> [What you are asked to do]: Copy nothing from the entries below except the lines from the one containing "Across destinations, performance" through the one containing "by external economic", and copy those exactly.

[Records from a collection]
○ ○ ○ ○ ○
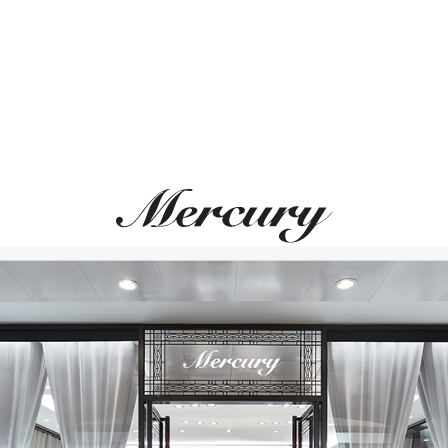
UTOPIA
CASATO
Clair De Lune
Night And Day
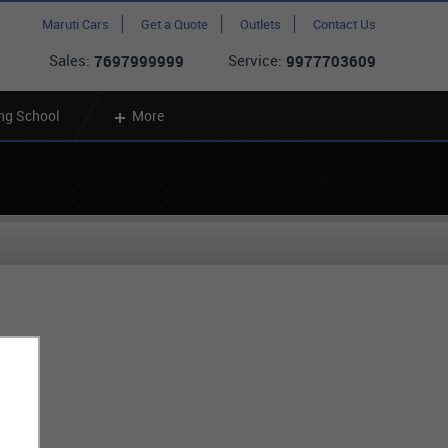
Maruti Cars
Get a Quote
Outlets
Contact Us
Sales:
Service:
7697999999
9977703609
ing School
More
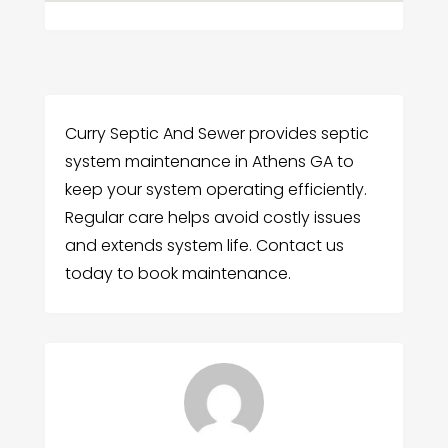
Curry Septic And Sewer provides septic
system maintenance in Athens GA to
keep your system operating efficiently.
Regular care helps avoid costly issues
and extends system life. Contact us
today to book maintenance.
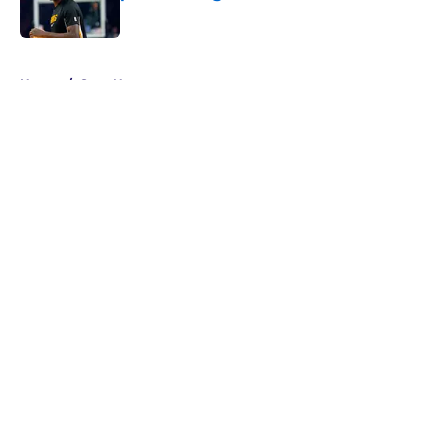
Published by on Invalid Date
5 related articles loaded
Home
/
Suns News
About
Openings
Contact
Our 300+ Sites
FanSided Daily
Pitch a Story
Privacy Policy
Terms of Use
Cookie Policy
Legal Disclaimer
Accessibility Statement
A-Z Index
Cookies Settings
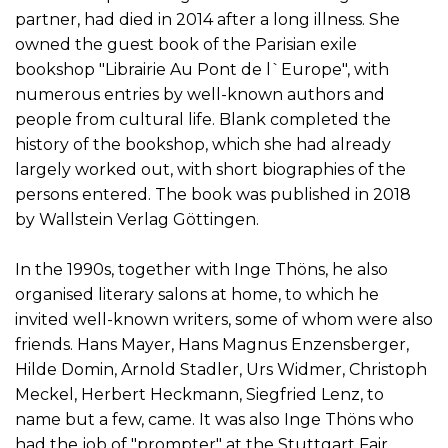
partner, had died in 2014 after a long illness. She
owned the guest book of the Parisian exile
bookshop "Librairie Au Pont de l`Europe", with
numerous entries by well-known authors and
people from cultural life. Blank completed the
history of the bookshop, which she had already
largely worked out, with short biographies of the
persons entered. The book was published in 2018
by Wallstein Verlag Göttingen.
In the 1990s, together with Inge Thöns, he also
organised literary salons at home, to which he
invited well-known writers, some of whom were also
friends. Hans Mayer, Hans Magnus Enzensberger,
Hilde Domin, Arnold Stadler, Urs Widmer, Christoph
Meckel, Herbert Heckmann, Siegfried Lenz, to
name but a few, came. It was also Inge Thöns who
had the job of "prompter" at the Stuttgart Fair,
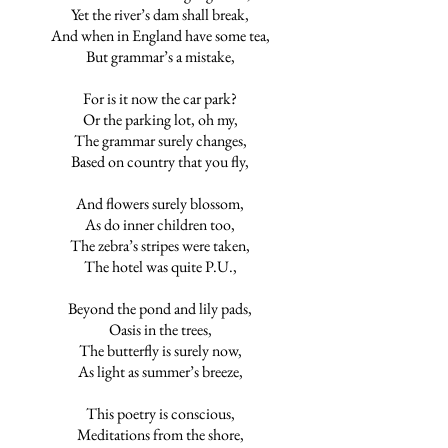
Yet the river’s dam shall break,
And when in England have some tea,
But grammar’s a mistake,
For is it now the car park?
Or the parking lot, oh my,
The grammar surely changes,
Based on country that you fly,
And flowers surely blossom,
As do inner children too,
The zebra’s stripes were taken,
The hotel was quite P.U.,
Beyond the pond and lily pads,
Oasis in the trees,
The butterfly is surely now,
As light as summer’s breeze,
This poetry is conscious,
Meditations from the shore,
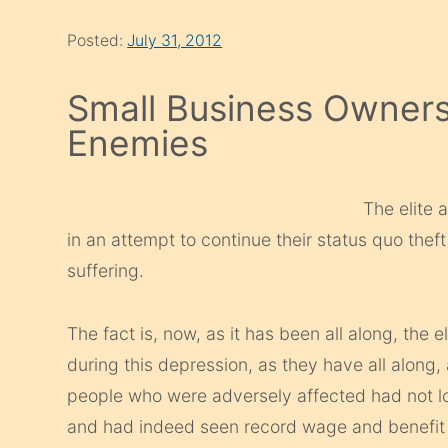
Posted:
July 31, 2012
Small Business Owner
Enemies
The elite 
in an attempt to continue their status quo thef
suffering.
The fact is, now, as it has been all along, the 
during this depression, as they have all along,
people who were adversely affected had not los
and had indeed seen record wage and benefit i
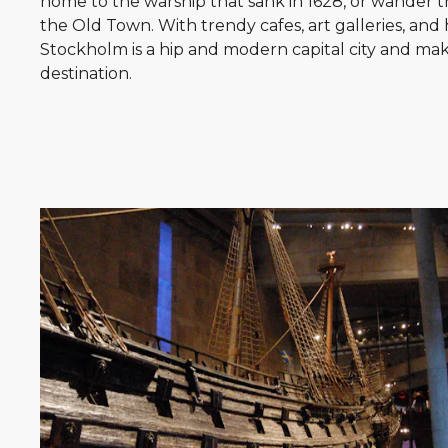
home to the warship that sank in 1628, or wander t
the Old Town. With trendy cafes, art galleries, and h
Stockholm is a hip and modern capital city and mak
destination.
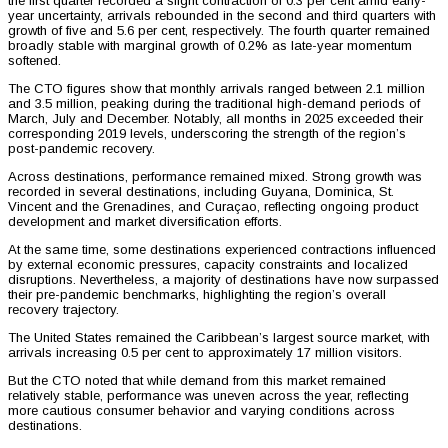
the first quarter recorded a slight contraction of 0.3 per cent amid early-
year uncertainty, arrivals rebounded in the second and third quarters with
growth of five and 5.6 per cent, respectively. The fourth quarter remained
broadly stable with marginal growth of 0.2% as late-year momentum
softened.
The CTO figures show that monthly arrivals ranged between 2.1 million
and 3.5 million, peaking during the traditional high-demand periods of
March, July and December. Notably, all months in 2025 exceeded their
corresponding 2019 levels, underscoring the strength of the region’s
post-pandemic recovery.
Across destinations, performance remained mixed. Strong growth was
recorded in several destinations, including Guyana, Dominica, St.
Vincent and the Grenadines, and Curaçao, reflecting ongoing product
development and market diversification efforts.
At the same time, some destinations experienced contractions influenced
by external economic pressures, capacity constraints and localized
disruptions. Nevertheless, a majority of destinations have now surpassed
their pre-pandemic benchmarks, highlighting the region’s overall
recovery trajectory.
The United States remained the Caribbean’s largest source market, with
arrivals increasing 0.5 per cent to approximately 17 million visitors.
But the CTO noted that while demand from this market remained
relatively stable, performance was uneven across the year, reflecting
more cautious consumer behavior and varying conditions across
destinations.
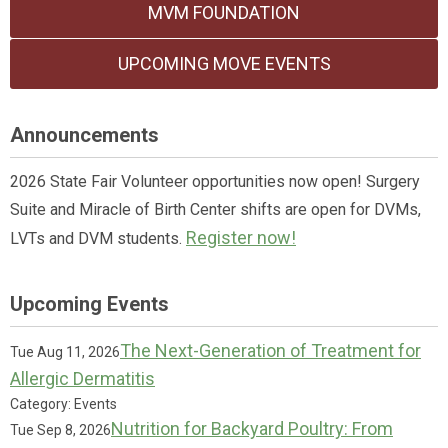
MVM FOUNDATION
UPCOMING MOVE EVENTS
Announcements
2026 State Fair Volunteer opportunities now open! Surgery
Suite and Miracle of Birth Center shifts are open for DVMs,
Register now!
LVTs and DVM students.
Upcoming Events
The Next-Generation of Treatment for
Tue Aug 11, 2026
Allergic Dermatitis
Category: Events
Nutrition for Backyard Poultry: From
Tue Sep 8, 2026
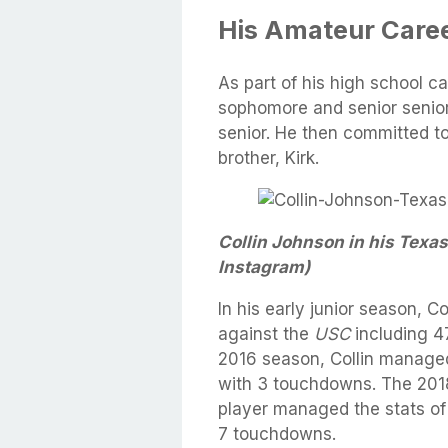
His Amateur Caree
As part of his high school car
sophomore and senior senior
senior. He then committed to
brother, Kirk.
Collin Johnson in his Texas
Instagram)
In his early junior season, C
against the
USC
including 
2016 season, Collin managed
with 3 touchdowns. The 2018
player managed the stats of
7 touchdowns.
○ ○ ○ ○ ○
> [Task result]:
Across destinations, performance remained mixed. Strong growth was
recorded in several destinations, including Guyana, Dominica, St.
Vincent and the Grenadines, and Curaçao, reflecting ongoing product
development and market diversification efforts.
At the same time, some destinations experienced contractions influenced
by external economic pressures, capacity constraints and localized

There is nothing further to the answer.